The first and easiest evaluation step is to make a table of how often the podel predicted vs how often it was right. This will allow us to determine if the model was overpredicting a single gender or if it is more balanced.

In [None]:
cleavland_mat <- cleveland_test_predictions |> 
       conf_mat(truth = sex, estimate = .pred_class)
cleaveland_mat

Results

Discussion

From the results we can see that there is clearly a correlation as the accuracy is around 70 percent however in an article by Tapie et al.(2023) they found that gender only affects some heart health metrics in a meaningful way.

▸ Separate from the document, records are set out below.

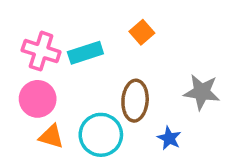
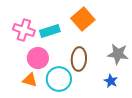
orange square: (142, 32) -> (83, 19), size x1.6
pink circle: (38, 99) -> (38, 58), moved
blue star: (169, 138) -> (111, 81), moved

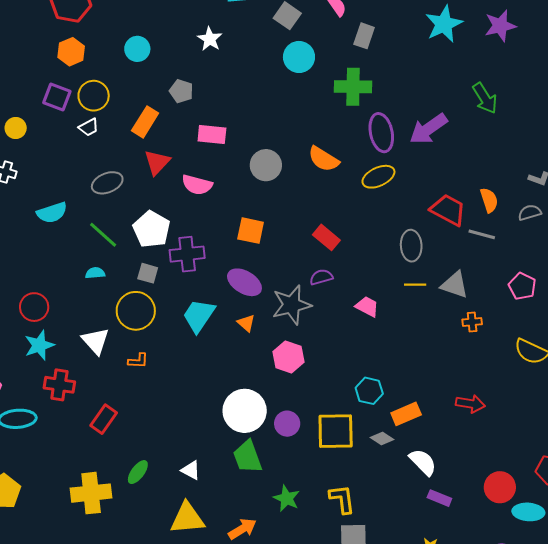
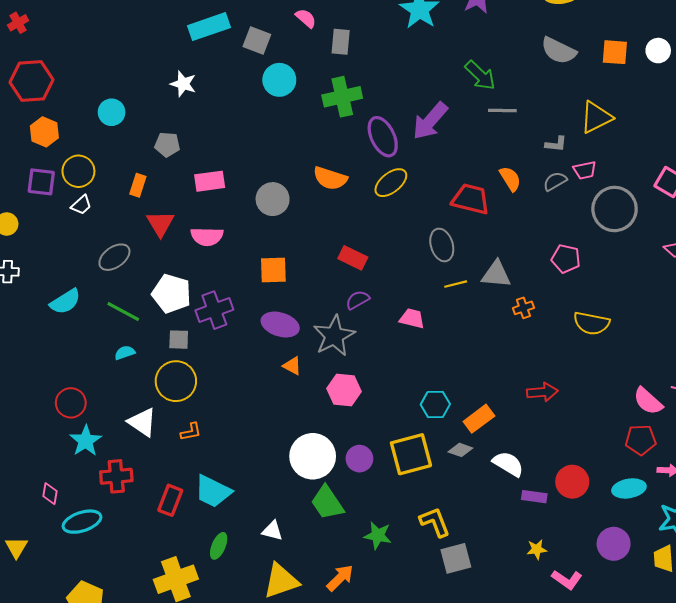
orange rectangle: (145, 122) -> (138, 185), size x0.7
gray line: (482, 234) -> (502, 111), moved
cyan trapezoid: (199, 316) -> (213, 491), moved, turned -84
red circle: (500, 487) -> (572, 482), moved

This could explain our relatively low accuracy as our predictions assign some weight to statistics that cant realistically be used to determine gender and thus combines bad predictions into our results. With some scaling of the data to reflect its corelation to gender these results could likely be improved however that is outside the scope of our analysis of the topic.

Tapia, J., Basalo, M., Enjuanes, C., Calero, E., José, N., Ruíz, M., Calvo, E., Garcimartín, P., Moliner, P., Hidalgo, E., Yun, S., Garay, A., Jiménez-Marrero, S., Pons, A., Corbella, X., & Colet, J. C. (2023). Psychosocial factors partially explain gender differences in health-related quality of life in heart failure patients. ESC heart failure, 10(2), 1090–1102. https://doi.org/10.1002/ehf2.14260



Conclusion
In conclusion we looked at the correlation between various heart metrics and gender in the data from the cleaveland area. We cound that there is some definitive correlation however our models accuracy was ~74 percent which indicates that there is significant room for improvements. Future studies could look at each individual metric seperately and determine if it should or should not be used to preodict geneder or look at different areas. Understanding the correlation between gender and heart metrics would help medical professionals give more personalized care and may even improve healthcare outcomes. Overall a better understanding of the heart and its average values is important and more work needs to be done to help improve the healthcare system.